Bountiful wheat crop: As harvest winds down, farmers worry about beans, corn

Lawrence area farmer Jerry Neis’ 170 acres of wheat produced more than 50 bushels an acre, a rate better than the county’s average in recent years.

But this week as he rakes hay from atop his John Deere tractor, he’s seeing evidence of dark days ahead for an even more important part of his operation: 200 acres of corn and 240 acres of soybeans, all struggling to thrive in his cracked fields near Eudora.

“It needs a drink,” Neis said.

Such is the life of Douglas County farmers as they wrap up a bountiful harvest of their No. 3 crop – wheat – while sweating the condition of their main cash products: corn and soybeans.

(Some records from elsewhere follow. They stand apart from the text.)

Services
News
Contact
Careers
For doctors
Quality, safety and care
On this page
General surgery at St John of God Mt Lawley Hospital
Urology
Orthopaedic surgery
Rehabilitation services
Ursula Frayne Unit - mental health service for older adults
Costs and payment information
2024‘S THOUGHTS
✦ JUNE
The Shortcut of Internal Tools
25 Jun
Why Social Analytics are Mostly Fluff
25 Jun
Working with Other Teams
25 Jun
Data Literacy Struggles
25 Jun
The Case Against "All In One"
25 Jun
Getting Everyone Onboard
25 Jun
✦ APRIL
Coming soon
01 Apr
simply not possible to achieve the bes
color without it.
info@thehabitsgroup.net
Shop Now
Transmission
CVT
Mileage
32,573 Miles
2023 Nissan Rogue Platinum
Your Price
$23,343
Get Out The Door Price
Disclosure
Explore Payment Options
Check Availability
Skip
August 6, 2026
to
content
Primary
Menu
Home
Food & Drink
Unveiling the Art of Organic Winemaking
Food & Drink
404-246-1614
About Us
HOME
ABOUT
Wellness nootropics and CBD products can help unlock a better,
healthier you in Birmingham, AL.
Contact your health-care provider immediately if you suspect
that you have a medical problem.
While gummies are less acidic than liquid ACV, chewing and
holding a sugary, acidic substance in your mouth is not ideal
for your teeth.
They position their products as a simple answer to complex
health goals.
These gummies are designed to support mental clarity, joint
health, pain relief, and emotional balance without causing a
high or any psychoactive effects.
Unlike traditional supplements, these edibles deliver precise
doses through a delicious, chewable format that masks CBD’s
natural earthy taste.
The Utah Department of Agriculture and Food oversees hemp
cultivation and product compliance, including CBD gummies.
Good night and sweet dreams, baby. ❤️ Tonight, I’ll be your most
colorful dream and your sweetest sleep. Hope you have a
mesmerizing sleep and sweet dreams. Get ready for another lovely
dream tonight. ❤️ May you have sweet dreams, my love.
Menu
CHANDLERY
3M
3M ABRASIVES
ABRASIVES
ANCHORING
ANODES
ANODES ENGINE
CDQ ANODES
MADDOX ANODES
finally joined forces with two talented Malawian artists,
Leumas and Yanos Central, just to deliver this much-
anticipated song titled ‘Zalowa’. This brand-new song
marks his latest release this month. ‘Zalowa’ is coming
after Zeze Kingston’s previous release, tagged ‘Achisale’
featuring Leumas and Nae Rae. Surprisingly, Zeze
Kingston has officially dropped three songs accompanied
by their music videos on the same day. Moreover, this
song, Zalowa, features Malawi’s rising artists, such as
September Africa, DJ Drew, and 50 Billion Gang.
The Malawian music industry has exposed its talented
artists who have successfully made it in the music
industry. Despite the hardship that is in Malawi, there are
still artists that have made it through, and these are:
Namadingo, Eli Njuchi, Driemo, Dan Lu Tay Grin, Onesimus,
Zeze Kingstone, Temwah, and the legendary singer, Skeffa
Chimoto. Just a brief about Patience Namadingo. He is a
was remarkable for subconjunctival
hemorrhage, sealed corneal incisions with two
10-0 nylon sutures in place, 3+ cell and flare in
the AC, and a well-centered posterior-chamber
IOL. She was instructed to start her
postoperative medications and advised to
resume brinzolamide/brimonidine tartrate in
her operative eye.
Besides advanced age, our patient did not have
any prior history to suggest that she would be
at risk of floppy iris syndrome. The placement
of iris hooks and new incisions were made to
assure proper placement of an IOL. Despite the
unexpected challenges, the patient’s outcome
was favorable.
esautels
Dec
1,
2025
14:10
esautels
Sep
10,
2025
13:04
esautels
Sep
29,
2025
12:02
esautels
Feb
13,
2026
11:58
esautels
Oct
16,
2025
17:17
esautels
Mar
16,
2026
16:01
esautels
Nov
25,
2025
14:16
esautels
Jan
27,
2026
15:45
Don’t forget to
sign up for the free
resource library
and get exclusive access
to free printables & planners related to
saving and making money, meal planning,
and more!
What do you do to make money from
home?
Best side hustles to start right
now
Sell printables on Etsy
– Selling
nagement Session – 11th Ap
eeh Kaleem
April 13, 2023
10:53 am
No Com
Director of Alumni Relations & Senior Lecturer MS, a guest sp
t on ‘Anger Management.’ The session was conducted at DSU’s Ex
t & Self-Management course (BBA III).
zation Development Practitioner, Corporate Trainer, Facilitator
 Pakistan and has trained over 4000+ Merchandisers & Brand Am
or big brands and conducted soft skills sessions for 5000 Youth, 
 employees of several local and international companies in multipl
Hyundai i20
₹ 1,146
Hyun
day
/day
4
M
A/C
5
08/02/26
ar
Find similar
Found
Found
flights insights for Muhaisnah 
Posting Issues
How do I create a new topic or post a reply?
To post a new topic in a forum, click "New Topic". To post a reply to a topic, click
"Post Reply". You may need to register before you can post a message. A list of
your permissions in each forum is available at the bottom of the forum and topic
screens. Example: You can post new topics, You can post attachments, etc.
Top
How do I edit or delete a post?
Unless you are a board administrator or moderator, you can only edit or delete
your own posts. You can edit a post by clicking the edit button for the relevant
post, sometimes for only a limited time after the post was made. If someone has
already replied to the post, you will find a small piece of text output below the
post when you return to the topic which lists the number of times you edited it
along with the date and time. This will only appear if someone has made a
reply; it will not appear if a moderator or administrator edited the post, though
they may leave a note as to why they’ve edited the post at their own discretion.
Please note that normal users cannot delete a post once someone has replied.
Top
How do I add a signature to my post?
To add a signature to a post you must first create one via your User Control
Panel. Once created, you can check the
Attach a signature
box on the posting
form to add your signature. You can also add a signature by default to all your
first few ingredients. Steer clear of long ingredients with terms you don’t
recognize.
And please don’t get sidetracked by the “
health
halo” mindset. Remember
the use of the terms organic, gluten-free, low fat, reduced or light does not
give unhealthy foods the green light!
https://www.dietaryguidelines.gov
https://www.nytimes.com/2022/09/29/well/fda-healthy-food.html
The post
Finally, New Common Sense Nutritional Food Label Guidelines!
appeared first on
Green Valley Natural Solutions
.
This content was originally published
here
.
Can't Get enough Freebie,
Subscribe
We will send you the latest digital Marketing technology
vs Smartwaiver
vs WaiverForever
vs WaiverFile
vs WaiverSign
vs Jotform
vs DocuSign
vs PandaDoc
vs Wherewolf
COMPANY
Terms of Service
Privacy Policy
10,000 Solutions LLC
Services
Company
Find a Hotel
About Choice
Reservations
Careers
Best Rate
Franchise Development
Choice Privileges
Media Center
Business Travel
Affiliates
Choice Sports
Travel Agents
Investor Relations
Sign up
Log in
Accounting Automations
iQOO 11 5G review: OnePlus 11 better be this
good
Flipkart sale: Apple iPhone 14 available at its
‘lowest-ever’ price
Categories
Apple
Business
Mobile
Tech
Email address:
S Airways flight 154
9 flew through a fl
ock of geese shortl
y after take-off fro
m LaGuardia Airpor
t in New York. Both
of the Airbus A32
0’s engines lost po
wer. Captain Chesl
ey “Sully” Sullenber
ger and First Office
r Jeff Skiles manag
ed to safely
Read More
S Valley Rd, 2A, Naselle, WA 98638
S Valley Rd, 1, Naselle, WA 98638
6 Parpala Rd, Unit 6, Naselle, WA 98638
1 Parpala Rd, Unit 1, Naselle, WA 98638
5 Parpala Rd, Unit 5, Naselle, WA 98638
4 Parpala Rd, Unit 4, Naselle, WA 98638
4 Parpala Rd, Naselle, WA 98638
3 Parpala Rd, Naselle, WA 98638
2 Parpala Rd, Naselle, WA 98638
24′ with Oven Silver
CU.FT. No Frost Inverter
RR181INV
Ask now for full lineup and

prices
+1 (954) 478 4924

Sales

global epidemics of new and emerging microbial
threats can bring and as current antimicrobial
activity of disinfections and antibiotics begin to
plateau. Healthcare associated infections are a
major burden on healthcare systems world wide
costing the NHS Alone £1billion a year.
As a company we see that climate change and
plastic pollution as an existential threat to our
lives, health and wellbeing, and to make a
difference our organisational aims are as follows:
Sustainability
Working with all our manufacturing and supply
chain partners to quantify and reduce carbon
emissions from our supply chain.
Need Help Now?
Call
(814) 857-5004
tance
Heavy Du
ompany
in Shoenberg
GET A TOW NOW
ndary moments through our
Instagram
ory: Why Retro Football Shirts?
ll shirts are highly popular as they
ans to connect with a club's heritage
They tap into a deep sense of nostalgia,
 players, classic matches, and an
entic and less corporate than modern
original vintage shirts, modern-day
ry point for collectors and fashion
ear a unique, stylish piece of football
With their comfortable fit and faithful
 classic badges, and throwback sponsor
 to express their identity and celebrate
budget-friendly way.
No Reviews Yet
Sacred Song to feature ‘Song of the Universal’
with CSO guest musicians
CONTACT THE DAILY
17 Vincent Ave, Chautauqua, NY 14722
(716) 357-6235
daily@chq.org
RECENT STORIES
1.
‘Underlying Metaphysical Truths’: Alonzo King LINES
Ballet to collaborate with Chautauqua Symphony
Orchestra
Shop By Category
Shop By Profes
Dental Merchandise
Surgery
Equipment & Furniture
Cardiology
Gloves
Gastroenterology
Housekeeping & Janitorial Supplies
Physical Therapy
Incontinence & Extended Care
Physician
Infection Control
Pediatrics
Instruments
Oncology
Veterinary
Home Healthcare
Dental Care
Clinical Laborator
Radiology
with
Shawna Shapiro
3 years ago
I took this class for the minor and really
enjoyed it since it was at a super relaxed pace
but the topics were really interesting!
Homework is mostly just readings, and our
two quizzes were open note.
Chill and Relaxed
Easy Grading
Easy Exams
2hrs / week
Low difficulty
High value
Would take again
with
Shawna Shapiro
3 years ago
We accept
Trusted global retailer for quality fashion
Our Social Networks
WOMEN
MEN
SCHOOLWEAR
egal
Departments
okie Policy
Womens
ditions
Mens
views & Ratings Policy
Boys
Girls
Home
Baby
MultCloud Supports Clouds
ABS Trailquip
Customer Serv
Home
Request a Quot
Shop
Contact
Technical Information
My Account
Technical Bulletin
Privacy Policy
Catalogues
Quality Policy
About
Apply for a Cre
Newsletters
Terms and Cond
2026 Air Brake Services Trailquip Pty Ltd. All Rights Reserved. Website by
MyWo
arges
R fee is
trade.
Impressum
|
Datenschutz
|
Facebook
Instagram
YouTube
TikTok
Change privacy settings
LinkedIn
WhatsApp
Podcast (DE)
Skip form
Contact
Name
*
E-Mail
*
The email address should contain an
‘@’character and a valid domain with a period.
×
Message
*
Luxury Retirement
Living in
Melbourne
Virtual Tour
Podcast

Countywide, wheat farmers likely will have an average yield of 50 to 53 bushels an acre, said Bill Wood, the county’s agriculture agent for K-State Research & Extension. That would top the 35 bushels-an-acre yield of a year ago, and surpass the five-year average of 46 bushels an acre.

One problem: County farmers typically plant fewer than 7,000 acres of wheat in any given year – a total that runs a distant third to soybeans (39,000 acres) and corn (25,000 acres).

And the corn is struggling. Some varieties planted in April already are getting to the pollination stage, when each plant decides how many kernels to grow and therefore how much profit to produce.

Roger Pine, of rural Lawrence, cuts wheat Monday near Lawrence Municipal Airport. Wheat harvest is nearly complete in Douglas County.

Without moisture in the ground, Wood said, many plants are deciding against filling out.

“Right now, today, I’d say our corn crop is hurting,” said Wood, who expects the corn harvest to start in late August and soybean harvest to start soon after that. “I’d say we’re not going to have an average corn crop : and below average is not good. Even our soybeans need rain. They need to be growing fast and furious right now.

“It needs rain desperately. All of it does.”

It’s getting to the point that Neis actually is rooting for rain for the Independence Day weekend – 2 inches over two or three days would be optimum – and again during the Douglas County Free Fair in late July and early August.

“Those are critical times as far as I’m looking at it,” Neis said Wednesday, still hoping to beat the county average on corn and soybeans but losing optimism with each passing dry day. “I’d hate to see it rain things out, but I’ll take rain whenever I can get it.”